UK house prices grew 6.5 per cent year-on-year in December, Halifax said this morning, as it warned that housing demand is expected to drop in 2017.
The UK average house price reached £222,484 in the final month of the year, up 1.7 per cent on November's average - the biggest month-on-month growth since March 2016, when prices increased 2.2 per cent.

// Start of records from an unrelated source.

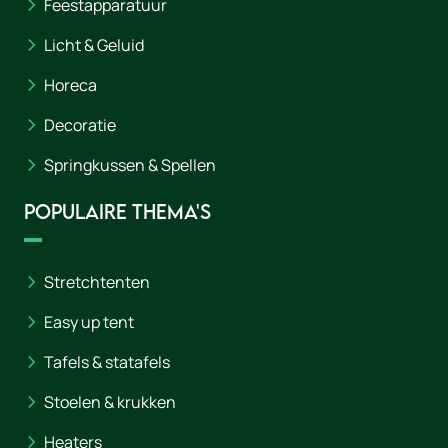
Feestapparatuur
Licht & Geluid
Horeca
Decoratie
Springkussen & Spellen
Populaire thema's
Stretchtenten
Easy up tent
Tafels & statafels
Stoelen & krukken
Heaters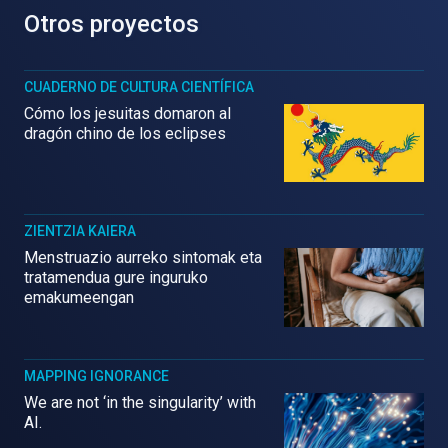
Otros proyectos
CUADERNO DE CULTURA CIENTÍFICA
Cómo los jesuitas domaron al
dragón chino de los eclipses
ZIENTZIA KAIERA
Menstruazio aurreko sintomak eta
tratamendua gure inguruko
emakumeengan
MAPPING IGNORANCE
We are not ‘in the singularity’ with
AI.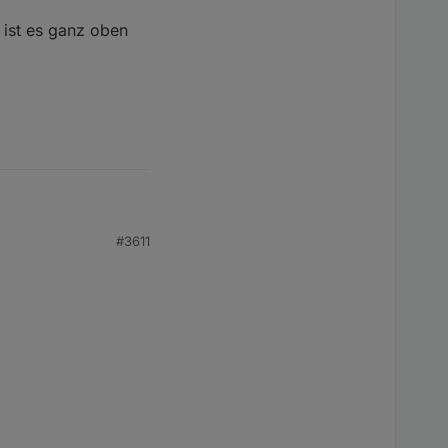
ist es ganz oben
#3611
 ist es ganz oben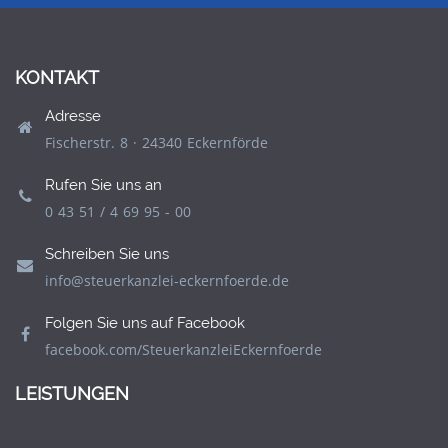
KONTAKT
Adresse
Fischerstr. 8 · 24340 Eckernförde
Rufen Sie uns an
0 43 51 / 4 69 95 - 00
Schreiben Sie uns
info@steuerkanzlei-eckernfoerde.de
Folgen Sie uns auf Facebook
facebook.com/SteuerkanzleiEckernfoerde
LEISTUNGEN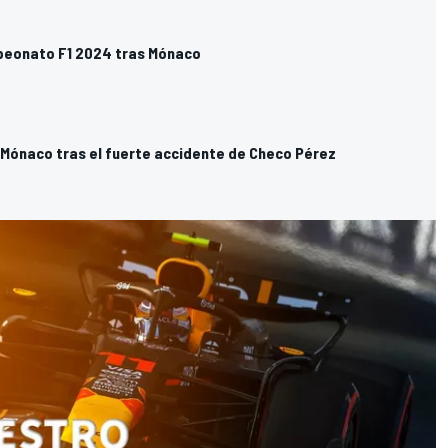
peonato F1 2024 tras Mónaco
 Mónaco tras el fuerte accidente de Checo Pérez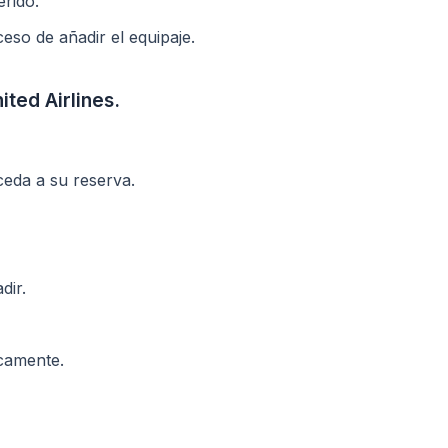
rido.
eso de añadir el equipaje.
ited Airlines.
ceda a su reserva.
dir.
icamente.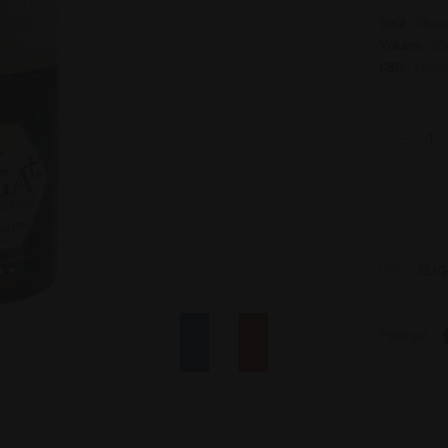
Goût :
Chanv
Volume :
30
CBD :
1200
UGS :
ELIQ
Partager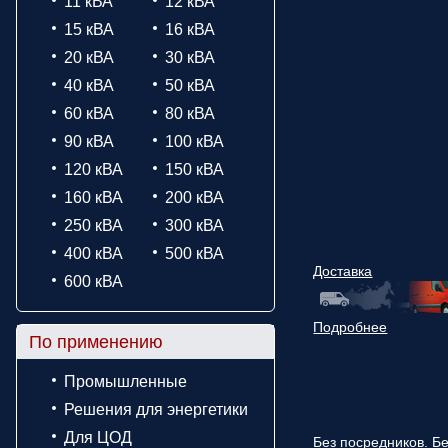
11 кВА
12 кВА
15 кВА
16 кВА
20 кВА
30 кВА
40 кВА
50 кВА
60 кВА
80 кВА
90 кВА
100 кВА
120 кВА
150 кВА
160 кВА
200 кВА
250 кВА
300 кВА
400 кВА
500 кВА
Доставка
600 кВА
Подробнее
По применению
Промышленные
Решения для энергетики
Для ЦОД
Без посредников. Бе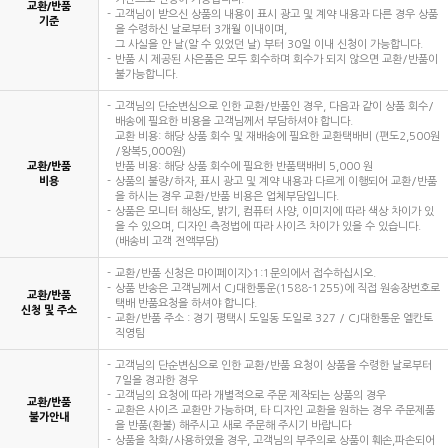
교환/반품
고객님이 받으신 상품의 내용이 표시 광고 및 계약 내용과 다른 경우 상품
기준
을 수령하신 날로부터 3개월 이내이며,
그 사실을 안 날(알 수 있었던 날) 부터 30일 이내 신청이 가능합니다.
반품 시 제공된 사은품은 모두 회수하며 회수가 되지 않으면 교환/반품이
불가능합니다.
고객님의 단순변심으로 인한 교환/반품인 경우, 다음과 같이 상품 회수/
배송에 필요한 비용을 고객님께서 부담하셔야 합니다.
교환 비용: 해당 상품 회수 및 재배송에 필요한 교환택배비 (편도2,500원
/왕복5,000원)
교환/반품
반품 비용: 해당 상품 회수에 필요한 반품택배비 5,000 원
비용
상품의 불량/하자, 표시 광고 및 계약 내용과 다르게 이행되어 교환/반품
을 하시는 경우 교환/반품 비용은 업체부담입니다.
상품은 모니터 해상도, 밝기, 컴퓨터 사양, 이미지에 따라 색상 차이가 있
을 수 있으며, 디자인 측정법에 따라 사이즈 차이가 있을 수 있습니다.
(배송비 고객 전액부담)
교환/반품 신청은 마이페이지>1:1문의에서 접수하십시오.
상품 반송은 고객님께서 CJ대한통운(1588-1255)에 직접 원송장번호로
교환/반품
택배 반품요청을 하셔야 합니다.
신청 및 주소
교환/반품 주소 : 경기 평택시 도일동 도일로 327 / CJ대한통운 엘칸토
직영팀
고객님의 단순변심으로 인한 교환/반품 요청이 상품을 수령한 날로부터
7일을 경과한 경우
고객님의 요청에 따라 개별적으로 주문 제작되는 상품의 경우
교환/반품
교환은 사이즈 교환만 가능하며, 타 디자인 교환을 원하는 경우 주문제품
불가안내
을 반품(환불) 해주시고 새로 주문해 주시기 바랍니다
상품을 착화/사용하였을 경우, 고객님의 부주의로 상품이 훼손,파손되어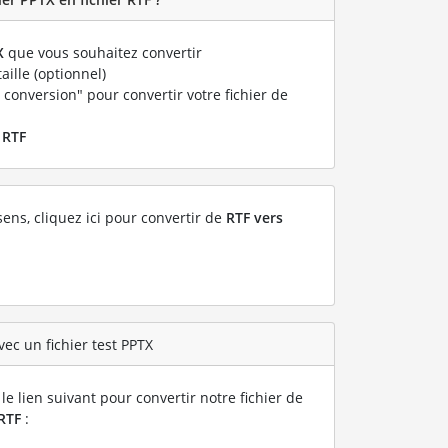
X
que vous souhaitez convertir
taille (optionnel)
 conversion" pour convertir votre fichier de
r
RTF
sens, cliquez ici pour convertir de
RTF vers
ec un fichier test PPTX
le lien suivant pour convertir notre fichier de
RTF
: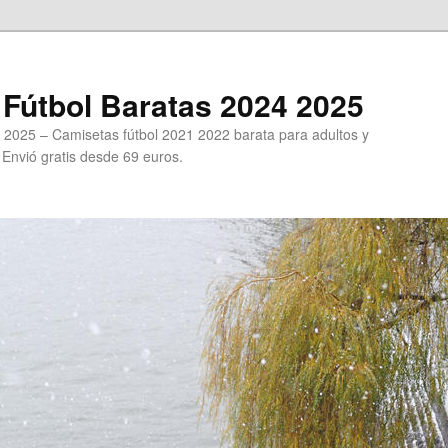
Fútbol Baratas 2024 2025
 2025 – Camisetas fútbol 2021 2022 barata para adultos y
. Envió gratis desde 69 euros.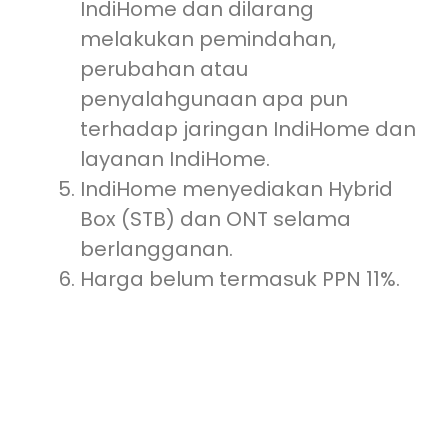
IndiHome dan dilarang
melakukan pemindahan,
perubahan atau
penyalahgunaan apa pun
terhadap jaringan IndiHome dan
layanan IndiHome.
IndiHome menyediakan Hybrid
Box (STB) dan ONT selama
berlangganan.
Harga belum termasuk PPN 11%.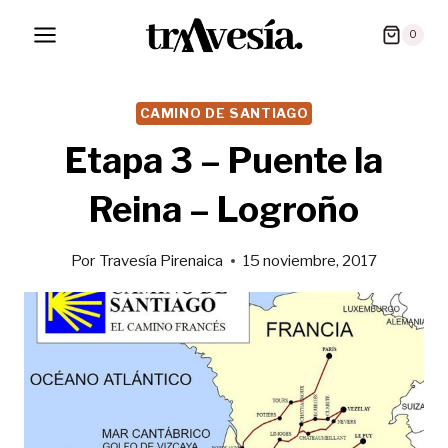
Saltar
0
al
contenido
CAMINO DE SANTIAGO
Etapa 3 – Puente la
Reina – Logroño
Por
Travesía Pirenaica
15 noviembre, 2017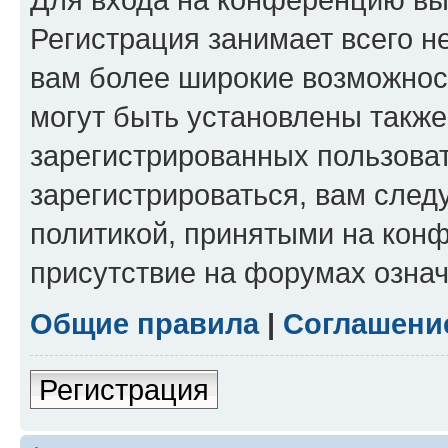
Регистрация занимает всего н
вам более широкие возможнос
могут быть установлены такж
зарегистрированных пользова
зарегистрироваться, вам след
политикой, принятыми на конф
присутствие на форумах означ
Общие правила
|
Соглашени
Регистрация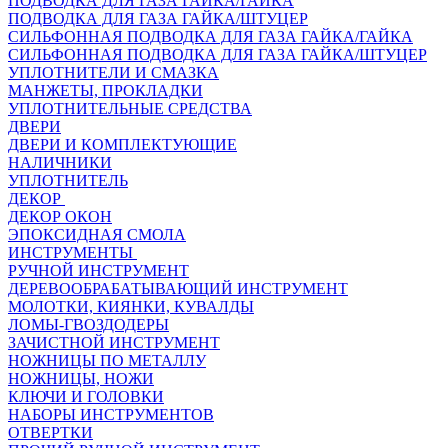
ПОДВОДКА ДЛЯ ГАЗА ГАЙКА/ГАЙКА
ПОДВОДКА ДЛЯ ГАЗА ГАЙКА/ШТУЦЕР
СИЛЬФОННАЯ ПОДВОДКА ДЛЯ ГАЗА ГАЙКА/ГАЙКА
СИЛЬФОННАЯ ПОДВОДКА ДЛЯ ГАЗА ГАЙКА/ШТУЦЕР
УПЛОТНИТЕЛИ И СМАЗКА
МАНЖЕТЫ, ПРОКЛАДКИ
УПЛОТНИТЕЛЬНЫЕ СРЕДСТВА
ДВЕРИ
ДВЕРИ И КОМПЛЕКТУЮЩИЕ
НАЛИЧНИКИ
УПЛОТНИТЕЛЬ
ДЕКОР
ДЕКОР ОКОН
ЭПОКСИДНАЯ СМОЛА
ИНСТРУМЕНТЫ
РУЧНОЙ ИНСТРУМЕНТ
ДЕРЕВООБРАБАТЫВАЮЩИЙ ИНСТРУМЕНТ
МОЛОТКИ, КИЯНКИ, КУВАЛДЫ
ЛОМЫ-ГВОЗДОДЕРЫ
ЗАЧИСТНОЙ ИНСТРУМЕНТ
НОЖНИЦЫ ПО МЕТАЛЛУ
НОЖНИЦЫ, НОЖИ
КЛЮЧИ И ГОЛОВКИ
НАБОРЫ ИНСТРУМЕНТОВ
ОТВЕРТКИ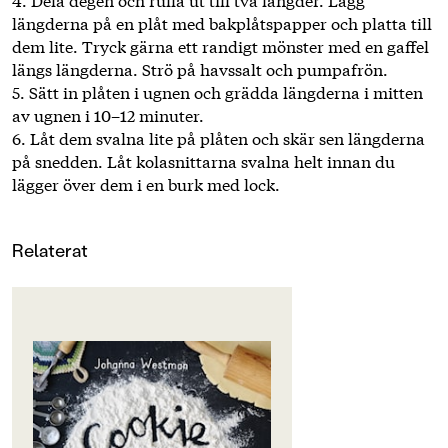
längderna på en plåt med bakplåtspapper och platta till
dem lite. Tryck gärna ett randigt mönster med en gaffel
längs längderna. Strö på havssalt och pumpafrön.
5. Sätt in plåten i ugnen och grädda längderna i mitten
av ugnen i 10–12 minuter.
6. Låt dem svalna lite på plåten och skär sen längderna
på snedden. Låt kolasnittarna svalna helt innan du
lägger över dem i en burk med lock.
Relaterat
OM BOKEN
2003 kom Första Bakboken, en
grundläggande, enkel bok om
bakning för nybörjarna. Och nu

House prices were up 2.5 per cent quarter-on-quarter.
Luton scored the highest increases in house prices over the year, up by a hefty 19.4 per cent, followed by Barking and Dagenham, where average house prices jumped 18.6 per cent.
Annual house price growth had dropped down from a peak of 10 per cent in March 2016.
Martin Ellis, Halifax housing economist, said: “Slower economic growth, pressure on employment and a squeeze on spending power, together with affordability constraints, are expected to reduce housing demand during 2017.
"UK house prices should, however, continue to be supported by an ongoing shortage of property for sale, low levels of housebuilding, and exceptionally low interest rates."
Ellis said that house price growth could drop to between one to four per cent by the end of the year, but that it was difficult to make exact predictions due to the uncertainty surrounding the UK economy.
The number of home sales stayed steady in 2016 at 1.2m, with sales between September and November falling by nine per cent on the same period in 2016.
Howard Archer, chief UK economist for IHS Markit, said:
Despite the robust Halifax December data, we suspect that housing market activity and prices will come under increasing pressure as 2017 progresses.
Consequently, we suspect that house price gains over 2017 will be no more than two per cent.